● About this task:
Gather every line below where "tools" appears.

● Data supplied:
==*==

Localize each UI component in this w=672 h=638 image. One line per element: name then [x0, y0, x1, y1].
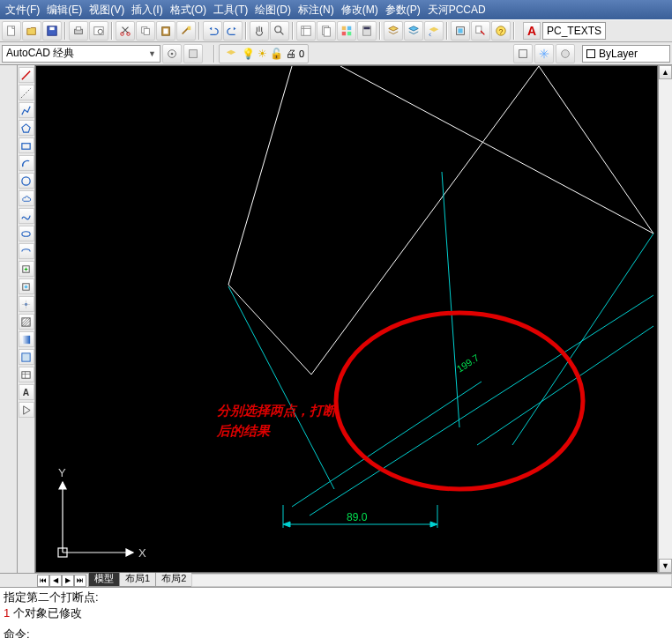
- separator: [379, 22, 381, 40]
- rectangle-tool[interactable]: [19, 137, 34, 153]
- command-prompt[interactable]: 命令:: [4, 627, 668, 638]
- zoom-button[interactable]: [270, 21, 289, 41]
- scrollbar-horizontal[interactable]: [191, 574, 672, 587]
- undo-button[interactable]: [203, 21, 222, 41]
- construction-line-tool[interactable]: [19, 85, 34, 100]
- cut-button[interactable]: [116, 21, 135, 41]
- text-tool[interactable]: A: [19, 384, 34, 400]
- polygon-tool[interactable]: [19, 120, 34, 136]
- revision-cloud-tool[interactable]: [19, 190, 34, 206]
- layer-combo[interactable]: ByLayer: [582, 45, 670, 63]
- tab-next-button[interactable]: ▶: [62, 575, 74, 587]
- scrollbar-vertical[interactable]: ▲ ▼: [658, 65, 672, 573]
- gradient-tool[interactable]: [19, 331, 34, 347]
- region-tool[interactable]: [19, 349, 34, 365]
- paste-button[interactable]: [156, 21, 175, 41]
- help-button[interactable]: ?: [491, 21, 511, 41]
- standard-toolbar: ? A PC_TEXTS: [0, 19, 672, 42]
- layer-off-button[interactable]: [556, 44, 575, 63]
- make-block-tool[interactable]: [19, 278, 34, 294]
- print-icon[interactable]: 🖨: [286, 48, 296, 60]
- color-swatch: [586, 49, 595, 58]
- bulb-icon[interactable]: 💡: [242, 48, 255, 60]
- open-button[interactable]: [22, 21, 41, 41]
- insert-block-tool[interactable]: [19, 261, 34, 277]
- table-tool[interactable]: [19, 367, 34, 382]
- copy-button[interactable]: [136, 21, 155, 41]
- menu-tools[interactable]: 工具(T): [210, 1, 251, 19]
- svg-text:199.7: 199.7: [455, 352, 482, 375]
- svg-rect-4: [76, 27, 80, 31]
- calc-button[interactable]: [357, 21, 377, 41]
- drawing-canvas[interactable]: 199.7 89.0 X Y 分别选择两点，打断 后的结果: [35, 65, 658, 573]
- layer-prop-icon[interactable]: [223, 46, 239, 62]
- svg-rect-26: [476, 26, 482, 33]
- ellipse-tool[interactable]: [19, 226, 34, 241]
- layer-prev-button[interactable]: [424, 21, 444, 41]
- workspace-selector[interactable]: AutoCAD 经典 ▼: [2, 45, 161, 63]
- separator: [198, 22, 200, 40]
- line-tool[interactable]: [19, 67, 34, 83]
- ellipse-arc-tool[interactable]: [19, 243, 34, 259]
- svg-rect-15: [302, 26, 311, 36]
- menu-dim[interactable]: 标注(N): [295, 1, 338, 19]
- text-style-combo[interactable]: PC_TEXTS: [542, 22, 606, 40]
- command-area[interactable]: 指定第二个打断点: 1 个对象已修改 命令:: [0, 587, 672, 638]
- menu-bar: 文件(F) 编辑(E) 视图(V) 插入(I) 格式(O) 工具(T) 绘图(D…: [0, 0, 672, 19]
- polyline-tool[interactable]: [19, 102, 34, 118]
- workspace-settings-button[interactable]: [162, 44, 182, 63]
- menu-param[interactable]: 参数(P): [382, 1, 424, 19]
- sheetset-button[interactable]: [317, 21, 336, 41]
- layer-iso-button[interactable]: [513, 44, 533, 63]
- menu-edit[interactable]: 编辑(E): [43, 1, 86, 19]
- point-tool[interactable]: [19, 296, 34, 312]
- svg-line-48: [228, 286, 334, 489]
- text-style-icon[interactable]: A: [523, 22, 541, 40]
- add-selected-tool[interactable]: [19, 402, 34, 418]
- sun-icon[interactable]: ☀: [258, 48, 267, 60]
- xref-button[interactable]: [471, 21, 490, 41]
- svg-point-37: [22, 176, 30, 184]
- scroll-track[interactable]: [659, 79, 672, 559]
- tab-first-button[interactable]: ⏮: [37, 575, 49, 587]
- pan-button[interactable]: [250, 21, 269, 41]
- save-button[interactable]: [42, 21, 62, 41]
- menu-pccad[interactable]: 天河PCCAD: [424, 1, 489, 19]
- menu-insert[interactable]: 插入(I): [128, 1, 166, 19]
- redo-button[interactable]: [223, 21, 243, 41]
- menu-format[interactable]: 格式(O): [167, 1, 210, 19]
- properties-button[interactable]: [296, 21, 316, 41]
- new-button[interactable]: [2, 21, 21, 41]
- menu-file[interactable]: 文件(F): [2, 1, 43, 19]
- layer-button[interactable]: [384, 21, 403, 41]
- hatch-tool[interactable]: [19, 314, 34, 330]
- layer-tools-group: 💡 ☀ 🔓 🖨 0: [219, 44, 309, 63]
- workspace-toolbar: AutoCAD 经典 ▼ 💡 ☀ 🔓 🖨 0 ByLayer: [0, 42, 672, 65]
- lock-icon[interactable]: 🔓: [270, 48, 283, 60]
- main-area: A: [0, 65, 672, 573]
- layout-tabs-bar: ⏮ ◀ ▶ ⏭ 模型 布局1 布局2: [0, 573, 672, 587]
- tool-palette-button[interactable]: [337, 21, 356, 41]
- svg-text:A: A: [23, 388, 30, 397]
- layer-freeze-button[interactable]: [534, 44, 554, 63]
- svg-rect-20: [342, 32, 346, 35]
- tab-last-button[interactable]: ⏭: [74, 575, 86, 587]
- block-button[interactable]: [451, 21, 470, 41]
- circle-tool[interactable]: [19, 173, 34, 189]
- match-prop-button[interactable]: [176, 21, 196, 41]
- svg-rect-44: [22, 335, 30, 343]
- menu-draw[interactable]: 绘图(D): [251, 1, 295, 19]
- scroll-down-button[interactable]: ▼: [659, 559, 672, 573]
- menu-modify[interactable]: 修改(M): [338, 1, 382, 19]
- print-button[interactable]: [69, 21, 88, 41]
- scroll-up-button[interactable]: ▲: [659, 65, 672, 79]
- separator: [213, 45, 215, 63]
- draw-toolbar: A: [18, 65, 35, 573]
- arc-tool[interactable]: [19, 155, 34, 171]
- tab-prev-button[interactable]: ◀: [49, 575, 62, 587]
- menu-view[interactable]: 视图(V): [86, 1, 128, 19]
- layer-state-button[interactable]: [404, 21, 423, 41]
- plot-preview-button[interactable]: [89, 21, 108, 41]
- spline-tool[interactable]: [19, 208, 34, 224]
- workspace-save-button[interactable]: [183, 44, 203, 63]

==*==

● Answer to this exercise:
- menu-tools[interactable]: 工具(T): [210, 1, 251, 19]
- layer-tools-group: 💡 ☀ 🔓 🖨 0: [219, 44, 309, 63]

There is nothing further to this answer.